Mevrouw van Goudsen kijkt nog steeds niet op. Onhoorbaar glijdt de zwarte, slanke figuur van den schilder in het Salon. Adolphe Robbi staat plotseling tegenover den vroolijk lachende neus van M’sieur Cabinet.
‘Eén oogenblik blijven ze zoo staan.
Mevrouw van Goudsen kijkt op...
"Ah! Mevrouw ... veel van gehoord ... kent u mij niet? .. Adolphe Rob ..." Met de snelheid van vèr-dragend, modern geschut, slaat de blik van den schilder in bij mevrouw van Goudsen. ’t Was of zij het hoorde. Donderde het? Wat was er met haar? Juist gemikt werkte deze blik ... vernietigend. ’t Was of zij het geheele huis boven zich hoorde instorten. ’t Was van klank als metaal op metaal... ’t Was van kleur als rood op geel ... ’t Was van geur als hyacinten. Daarna was het als ’n plasregen op ’n zinken dak.
’t Zweet brak haar uit.
"Ja meneer ...kijk, gaat u dáár zitten" (juist tegenover haar plaats, zonder dat zij het wist.). Ze wist niets meer. Alles ging werktuigelijk. Zij had slechts één gevoel: alsof ze langzaam smolt en één werd met de flonkerende prisma’s der kristallen.

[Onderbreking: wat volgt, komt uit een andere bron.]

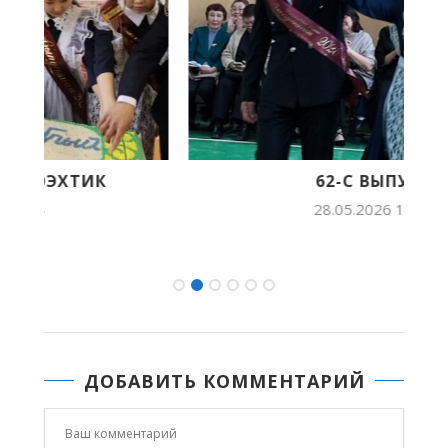
62-С ВЫПУСК
28.05.2026 14:23
ДОБАВИТЬ КОММЕНТАРИЙ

"Ja, ik heb ... schilderijen van u gezien ... in Berlijn geloof ik ... ik voel heel veel voor de modernen. Hun energie verrukt me ..."
"Futuristen, cubisten, expressionisten ... hi, hi ..." dikte M’sieur Cabinet aan.
"Ja? Heerlijk!" riep Adolphe. "Nooit is er zooveel energie op dat terrein geweest mevrouw! De energie is alles ... zij is het leven zelf... zij zal de mensch tot goden maken!"
"hi, hi, hi ... meneer rookt?" M’sieur Cabinet bood "Bismarck" aan.


[51]


"Meneer ... leest?" vroeg Adolphe, terwijl hij het bandje van de Bismarck op het aschbakje legde, dat ’n kleine faun voorstelde, ’n schaal op ’t hoofd dragend.